▸ **Exercise aim**:
Every entry that follows is to be duplicated exactly.

(Document layout analysis data)
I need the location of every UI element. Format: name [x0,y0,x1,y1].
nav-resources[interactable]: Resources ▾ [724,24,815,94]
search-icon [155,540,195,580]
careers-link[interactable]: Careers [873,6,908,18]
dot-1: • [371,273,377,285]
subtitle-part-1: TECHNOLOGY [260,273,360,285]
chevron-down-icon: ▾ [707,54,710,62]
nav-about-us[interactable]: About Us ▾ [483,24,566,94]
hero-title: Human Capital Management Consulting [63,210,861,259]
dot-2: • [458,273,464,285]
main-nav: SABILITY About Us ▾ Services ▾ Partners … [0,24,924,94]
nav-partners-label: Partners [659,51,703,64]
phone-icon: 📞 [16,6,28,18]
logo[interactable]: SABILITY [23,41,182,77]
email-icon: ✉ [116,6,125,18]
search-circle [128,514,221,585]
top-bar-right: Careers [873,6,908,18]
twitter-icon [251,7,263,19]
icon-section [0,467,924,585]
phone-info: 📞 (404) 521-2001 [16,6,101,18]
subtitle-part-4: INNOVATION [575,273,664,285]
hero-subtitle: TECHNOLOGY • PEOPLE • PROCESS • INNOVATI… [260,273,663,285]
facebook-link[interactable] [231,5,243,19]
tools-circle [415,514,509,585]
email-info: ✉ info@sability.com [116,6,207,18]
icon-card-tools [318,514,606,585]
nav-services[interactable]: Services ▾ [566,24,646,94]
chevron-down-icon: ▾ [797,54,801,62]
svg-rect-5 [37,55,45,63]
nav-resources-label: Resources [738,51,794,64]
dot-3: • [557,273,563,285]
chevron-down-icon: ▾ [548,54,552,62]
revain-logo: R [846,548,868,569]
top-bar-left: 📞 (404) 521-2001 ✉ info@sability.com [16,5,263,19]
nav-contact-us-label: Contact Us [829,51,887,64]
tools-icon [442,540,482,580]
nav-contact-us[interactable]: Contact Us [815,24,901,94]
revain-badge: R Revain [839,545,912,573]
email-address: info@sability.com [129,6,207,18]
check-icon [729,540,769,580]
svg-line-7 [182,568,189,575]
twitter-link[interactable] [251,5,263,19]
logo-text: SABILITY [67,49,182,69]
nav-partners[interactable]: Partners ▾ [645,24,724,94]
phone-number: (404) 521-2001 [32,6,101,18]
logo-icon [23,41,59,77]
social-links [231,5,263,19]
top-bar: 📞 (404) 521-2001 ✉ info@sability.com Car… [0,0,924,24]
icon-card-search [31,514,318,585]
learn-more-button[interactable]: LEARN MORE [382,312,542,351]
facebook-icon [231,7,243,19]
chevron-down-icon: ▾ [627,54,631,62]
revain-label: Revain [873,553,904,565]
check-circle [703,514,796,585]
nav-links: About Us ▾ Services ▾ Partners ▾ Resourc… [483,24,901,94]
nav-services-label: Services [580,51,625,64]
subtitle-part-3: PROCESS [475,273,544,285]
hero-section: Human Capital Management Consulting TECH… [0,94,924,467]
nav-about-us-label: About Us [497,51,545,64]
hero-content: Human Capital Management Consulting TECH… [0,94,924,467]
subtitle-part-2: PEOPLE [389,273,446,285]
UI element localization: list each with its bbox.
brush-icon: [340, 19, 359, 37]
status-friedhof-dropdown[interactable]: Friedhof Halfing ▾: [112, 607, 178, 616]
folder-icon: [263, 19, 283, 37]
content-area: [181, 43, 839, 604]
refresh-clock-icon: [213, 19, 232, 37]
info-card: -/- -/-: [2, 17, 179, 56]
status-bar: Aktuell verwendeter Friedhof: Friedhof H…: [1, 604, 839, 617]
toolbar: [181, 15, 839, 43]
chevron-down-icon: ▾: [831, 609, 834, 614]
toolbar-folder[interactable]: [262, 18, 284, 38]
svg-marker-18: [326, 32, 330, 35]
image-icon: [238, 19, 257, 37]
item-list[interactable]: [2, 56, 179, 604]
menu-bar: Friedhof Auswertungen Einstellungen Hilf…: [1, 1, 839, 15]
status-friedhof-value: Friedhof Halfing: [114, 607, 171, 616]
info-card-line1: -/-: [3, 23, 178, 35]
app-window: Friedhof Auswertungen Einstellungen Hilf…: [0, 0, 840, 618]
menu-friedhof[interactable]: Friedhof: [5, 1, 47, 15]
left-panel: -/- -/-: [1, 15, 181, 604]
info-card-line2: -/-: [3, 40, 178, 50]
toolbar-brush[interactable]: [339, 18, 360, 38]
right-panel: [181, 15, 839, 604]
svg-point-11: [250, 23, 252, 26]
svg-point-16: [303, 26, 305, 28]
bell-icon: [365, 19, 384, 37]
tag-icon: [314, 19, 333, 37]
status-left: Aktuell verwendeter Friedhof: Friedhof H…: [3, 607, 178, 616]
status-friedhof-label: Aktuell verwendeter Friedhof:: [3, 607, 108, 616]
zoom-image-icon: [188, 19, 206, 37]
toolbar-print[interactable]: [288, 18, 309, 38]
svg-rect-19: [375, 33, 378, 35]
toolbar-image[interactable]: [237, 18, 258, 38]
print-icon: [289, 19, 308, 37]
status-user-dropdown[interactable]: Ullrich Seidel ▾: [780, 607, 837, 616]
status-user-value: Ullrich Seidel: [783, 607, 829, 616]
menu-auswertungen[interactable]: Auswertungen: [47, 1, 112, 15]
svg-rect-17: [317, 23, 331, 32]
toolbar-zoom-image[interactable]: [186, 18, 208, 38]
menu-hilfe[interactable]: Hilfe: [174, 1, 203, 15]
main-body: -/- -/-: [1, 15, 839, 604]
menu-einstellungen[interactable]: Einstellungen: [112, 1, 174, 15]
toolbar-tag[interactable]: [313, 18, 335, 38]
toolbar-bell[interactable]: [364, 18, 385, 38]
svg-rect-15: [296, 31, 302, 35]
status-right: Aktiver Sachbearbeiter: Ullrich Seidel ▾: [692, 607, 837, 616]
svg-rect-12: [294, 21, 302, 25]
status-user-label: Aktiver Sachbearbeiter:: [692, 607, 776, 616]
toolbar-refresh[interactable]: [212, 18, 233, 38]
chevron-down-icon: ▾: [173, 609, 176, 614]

▸ **Solution for this task**:
I need the location of every UI element. Format: name [x0,y0,x1,y1].
nav-resources[interactable]: Resources ▾ [724,24,815,94]
search-icon [155,540,195,580]
careers-link[interactable]: Careers [873,6,908,18]
dot-1: • [371,273,377,285]
subtitle-part-1: TECHNOLOGY [260,273,360,285]
chevron-down-icon: ▾ [707,54,710,62]
nav-about-us[interactable]: About Us ▾ [483,24,566,94]
hero-title: Human Capital Management Consulting [63,210,861,259]
dot-2: • [458,273,464,285]
main-nav: SABILITY About Us ▾ Services ▾ Partners … [0,24,924,94]
nav-partners-label: Partners [659,51,703,64]
phone-icon: 📞 [16,6,28,18]
logo[interactable]: SABILITY [23,41,182,77]
email-icon: ✉ [116,6,125,18]
search-circle [128,514,221,585]
top-bar-right: Careers [873,6,908,18]
twitter-icon [251,7,263,19]
icon-section [0,467,924,585]
phone-info: 📞 (404) 521-2001 [16,6,101,18]
subtitle-part-4: INNOVATION [575,273,664,285]
hero-subtitle: TECHNOLOGY • PEOPLE • PROCESS • INNOVATI… [260,273,663,285]
facebook-link[interactable] [231,5,243,19]
tools-circle [415,514,509,585]
email-info: ✉ info@sability.com [116,6,207,18]
icon-card-tools [318,514,606,585]
nav-services[interactable]: Services ▾ [566,24,646,94]
chevron-down-icon: ▾ [797,54,801,62]
svg-rect-5 [37,55,45,63]
nav-resources-label: Resources [738,51,794,64]
dot-3: • [557,273,563,285]
chevron-down-icon: ▾ [548,54,552,62]
revain-logo: R [846,548,868,569]
top-bar-left: 📞 (404) 521-2001 ✉ info@sability.com [16,5,263,19]
nav-contact-us-label: Contact Us [829,51,887,64]
tools-icon [442,540,482,580]
nav-contact-us[interactable]: Contact Us [815,24,901,94]
revain-badge: R Revain [839,545,912,573]
email-address: info@sability.com [129,6,207,18]
check-icon [729,540,769,580]
svg-line-7 [182,568,189,575]
twitter-link[interactable] [251,5,263,19]
logo-text: SABILITY [67,49,182,69]
nav-partners[interactable]: Partners ▾ [645,24,724,94]
phone-number: (404) 521-2001 [32,6,101,18]
logo-icon [23,41,59,77]
social-links [231,5,263,19]
top-bar: 📞 (404) 521-2001 ✉ info@sability.com Car… [0,0,924,24]
icon-card-search [31,514,318,585]
learn-more-button[interactable]: LEARN MORE [382,312,542,351]
facebook-icon [231,7,243,19]
chevron-down-icon: ▾ [627,54,631,62]
revain-label: Revain [873,553,904,565]
check-circle [703,514,796,585]
nav-links: About Us ▾ Services ▾ Partners ▾ Resourc… [483,24,901,94]
nav-services-label: Services [580,51,625,64]
subtitle-part-3: PROCESS [475,273,544,285]
hero-section: Human Capital Management Consulting TECH… [0,94,924,467]
nav-about-us-label: About Us [497,51,545,64]
hero-content: Human Capital Management Consulting TECH… [0,94,924,467]
subtitle-part-2: PEOPLE [389,273,446,285]
UI element localization: list each with its bbox.
brush-icon: [340, 19, 359, 37]
status-friedhof-dropdown[interactable]: Friedhof Halfing ▾: [112, 607, 178, 616]
folder-icon: [263, 19, 283, 37]
content-area: [181, 43, 839, 604]
refresh-clock-icon: [213, 19, 232, 37]
info-card: -/- -/-: [2, 17, 179, 56]
status-bar: Aktuell verwendeter Friedhof: Friedhof H…: [1, 604, 839, 617]
toolbar: [181, 15, 839, 43]
chevron-down-icon: ▾: [831, 609, 834, 614]
toolbar-folder[interactable]: [262, 18, 284, 38]
svg-marker-18: [326, 32, 330, 35]
image-icon: [238, 19, 257, 37]
item-list[interactable]: [2, 56, 179, 604]
menu-bar: Friedhof Auswertungen Einstellungen Hilf…: [1, 1, 839, 15]
status-friedhof-value: Friedhof Halfing: [114, 607, 171, 616]
info-card-line1: -/-: [3, 23, 178, 35]
app-window: Friedhof Auswertungen Einstellungen Hilf…: [0, 0, 840, 618]
menu-friedhof[interactable]: Friedhof: [5, 1, 47, 15]
left-panel: -/- -/-: [1, 15, 181, 604]
info-card-line2: -/-: [3, 40, 178, 50]
toolbar-brush[interactable]: [339, 18, 360, 38]
right-panel: [181, 15, 839, 604]
svg-point-11: [250, 23, 252, 26]
svg-point-16: [303, 26, 305, 28]
bell-icon: [365, 19, 384, 37]
tag-icon: [314, 19, 333, 37]
status-left: Aktuell verwendeter Friedhof: Friedhof H…: [3, 607, 178, 616]
status-friedhof-label: Aktuell verwendeter Friedhof:: [3, 607, 108, 616]
zoom-image-icon: [188, 19, 206, 37]
toolbar-print[interactable]: [288, 18, 309, 38]
svg-rect-19: [375, 33, 378, 35]
toolbar-image[interactable]: [237, 18, 258, 38]
print-icon: [289, 19, 308, 37]
status-user-dropdown[interactable]: Ullrich Seidel ▾: [780, 607, 837, 616]
status-user-value: Ullrich Seidel: [783, 607, 829, 616]
menu-auswertungen[interactable]: Auswertungen: [47, 1, 112, 15]
svg-rect-17: [317, 23, 331, 32]
toolbar-zoom-image[interactable]: [186, 18, 208, 38]
menu-hilfe[interactable]: Hilfe: [174, 1, 203, 15]
main-body: -/- -/-: [1, 15, 839, 604]
menu-einstellungen[interactable]: Einstellungen: [112, 1, 174, 15]
toolbar-tag[interactable]: [313, 18, 335, 38]
toolbar-bell[interactable]: [364, 18, 385, 38]
svg-rect-15: [296, 31, 302, 35]
status-right: Aktiver Sachbearbeiter: Ullrich Seidel ▾: [692, 607, 837, 616]
svg-rect-12: [294, 21, 302, 25]
status-user-label: Aktiver Sachbearbeiter:: [692, 607, 776, 616]
toolbar-refresh[interactable]: [212, 18, 233, 38]
chevron-down-icon: ▾: [173, 609, 176, 614]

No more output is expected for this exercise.